Plus, I can drill a 10+" mill blank easily with only a 6" extension.


----------



## mengtian (Nov 8, 2012)

^^^^^^^^^^^^^
Do you have a recommendation for an extension?
I was thinking about this:
http://www.amazon.com/gp/product/B00004YO9Y?keywords=drill%20bit%20extension&qid=1445956258&ref_=sr_1_5&sr=8-5


----------



## 9thousandfeet (Dec 28, 2014)

All my Forstner bits have 3/8" shanks. 
In your link, the specs for that extension don't say what size drill it will take. 
I does say it has a 1/4" shank though, so I'd worry it might be too small.

I think I got mine either from Packard or Craft Supplies and it's nothing special.
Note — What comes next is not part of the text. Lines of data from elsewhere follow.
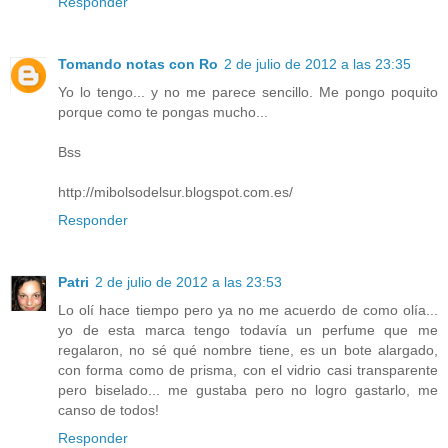
Responder
Tomando notas con Ro
2 de julio de 2012 a las 23:35
Yo lo tengo... y no me parece sencillo. Me pongo poquito
porque como te pongas mucho...
Bss
http://mibolsodelsur.blogspot.com.es/
Responder
Patri
2 de julio de 2012 a las 23:53
Lo olí hace tiempo pero ya no me acuerdo de como olía...
yo de esta marca tengo todavía un perfume que me
regalaron, no sé qué nombre tiene, es un bote alargado,
con forma como de prisma, con el vidrio casi transparente
pero biselado... me gustaba pero no logro gastarlo, me
canso de todos!
Responder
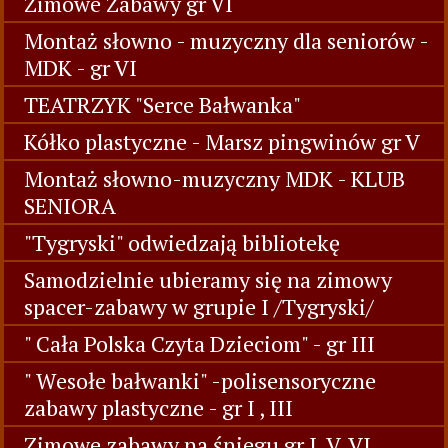
Zimowe Zabawy gr VI
Montaż słowno - muzyczny dla seniorów -
MDK - gr VI
TEATRZYK "Serce Bałwanka"
Kółko plastyczne - Marsz pingwinów gr V
Montaż słowno-muzyczny MDK - KLUB
SENIORA
"Tygryski" odwiedzają bibliotekę
Samodzielnie ubieramy się na zimowy
spacer-zabawy w grupie I /Tygryski/
" Cała Polska Czyta Dzieciom" - gr III
" Wesołe bałwanki" -polisensoryczne
zabawy plastyczne - gr I , III
Zimowe zabawy na śniegu gr I, V, VI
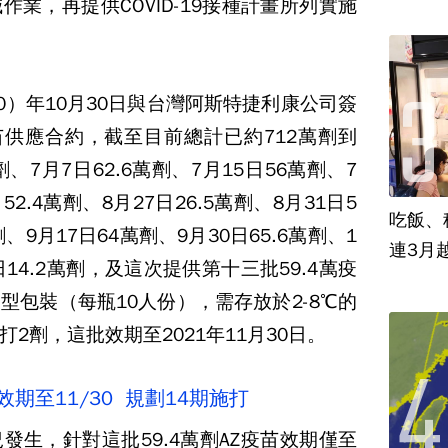
業，再提供COVID-19接種計畫所列實施
0）年10月30日與台灣阿斯特捷利康公司簽
19疫苗供應合約，截至目前總計已約712萬劑到
劑、7月7日62.6萬劑、7月15日56萬劑、7
52.4萬劑、8月27日26.5萬劑、8月31日5
吃飯、租
劑、9月17日64萬劑、9月30日65.6萬劑、1
連3月
4日14.2萬劑，及這次提供第十三批59.4萬疫
型包裝（每瓶10人份），需存放於2-8℃的
2劑，這批效期至2021年11月30日。
效期至11/30 規劃14期施打
發生，針對這批59.4萬劑AZ疫苗效期僅至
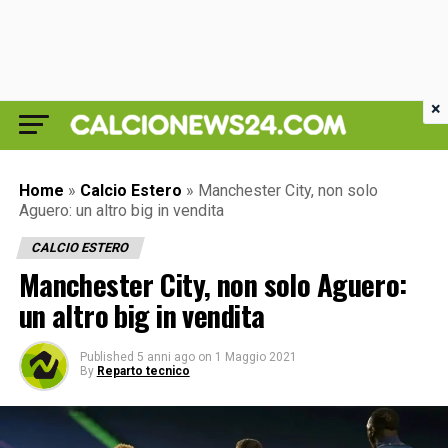
×
Home
»
Calcio Estero
»
Manchester City, non solo
Aguero: un altro big in vendita
CALCIO ESTERO
Manchester City, non solo Aguero:
un altro big in vendita
Published
5 anni ago
on
1 Maggio 2021
By
Reparto tecnico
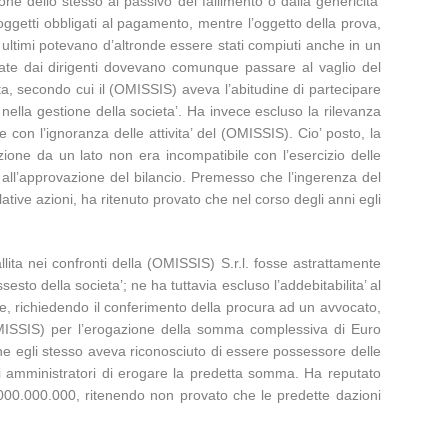
one dello stesso al passivo del fallimento o dalla genericita’
ggetti obbligati al pagamento, mentre l’oggetto della prova,
ti ultimi potevano d’altronde essere stati compiuti anche in un
iduate dai dirigenti dovevano comunque passare al vaglio del
ita, secondo cui il (OMISSIS) aveva l’abitudine di partecipare
nella gestione della societa’. Ha invece escluso la rilevanza
on l’ignoranza delle attivita’ del (OMISSIS). Cio’ posto, la
izione da un lato non era incompatibile con l’esercizio delle
e all’approvazione del bilancio. Premesso che l’ingerenza del
ative azioni, ha ritenuto provato che nel corso degli anni egli
llita nei confronti della (OMISSIS) S.r.l. fosse astrattamente
esto della societa’; ne ha tuttavia escluso l’addebitabilita’ al
e, richiedendo il conferimento della procura ad un avvocato,
(OMISSIS) per l’erogazione della somma complessiva di Euro
 che egli stesso aveva riconosciuto di essere possessore delle
gli amministratori di erogare la predetta somma. Ha reputato
.000.000.000, ritenendo non provato che le predette dazioni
It was not expensive.


----------



## mengtian (Nov 8, 2012)

9thousandfeet said:


> All my Forstner bits have 3/8" shanks.
> In your link, the specs for that extension don't say what size drill it will take.
> I does say it has a 1/4" shank though, so I'd worry it might be too small.
> 
> I think I got mine either from Packard or Craft Supplies and it's nothing special. It was not expensive.


I put the wrong link and pic in. My shanks ar 3/8 also


----------



## Bill Boehme (Feb 9, 2014)

I use a *Colt MaxiCut Forstner bit set* that is specifically made for peppermills. If you buy the kit it includes a 2MT adapter, an extension, and the 1 1/16" Forstner bit. They have a proprietary coupling called RotaStop that joins the sections and maintains high alignment precision. The Morse taper adapter eliminates the need for a drill chuck and give you extra space if you happen to be using a mini or midi lathe and making tall peppermills.


----------



## sawdustfactory (Jan 30, 2011)

Plus one on Colt. Pricey but worth it.


----------



## 9thousandfeet (Dec 28, 2014)

Those Colt MaxiCut's, I've heard, are wonderful and I plan to go in that direction when my current Forstners finally wear out.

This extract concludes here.